- **What to do**:
Write down exactly the lines from the one with "す～」（7月1日～1月11日開催）" to the end of the data, first and last included, and no others.

•••

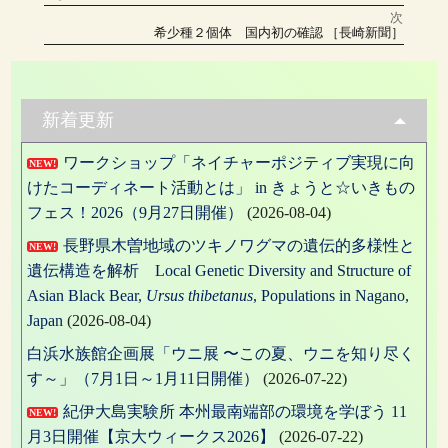
投
稿:
ー
次
ナ
次
希少種２個体 国内初の確認 ［長崎新聞］
の
投
ビ
稿:
ゲ
新着更新
ー
ワークショップ「ネイチャーポジティブ実現に向
シ
NEW!
けたコーディネート活動とは」 in きょうと☆いきもの
ョ
フェス！2026（9月27日開催）
(2026-08-04)
ン
長野県木曽地域のツキノワグマの遺伝的多様性と
NEW!
遺伝構造を解析 Local Genetic Diversity and Structure of
Asian Black Bear,
Ursus thibetanus
, Populations in Nagano,
Japan
(2026-08-04)
白浜水族館企画展「ウニ展 〜この夏、ウニを知り尽く
す～」（7月1日～1月11日開催）
(2026-07-22)
紀伊大島実験所 本州最南端部の環境を学ぼう 11
NEW!
月3日開催【京大ウィークス2026】
(2026-07-22)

•••

- **Reply to the exercise**:
す～」（7月1日～1月11日開催）
(2026-07-22)
紀伊大島実験所 本州最南端部の環境を学ぼう 11
NEW!
月3日開催【京大ウィークス2026】
(2026-07-22)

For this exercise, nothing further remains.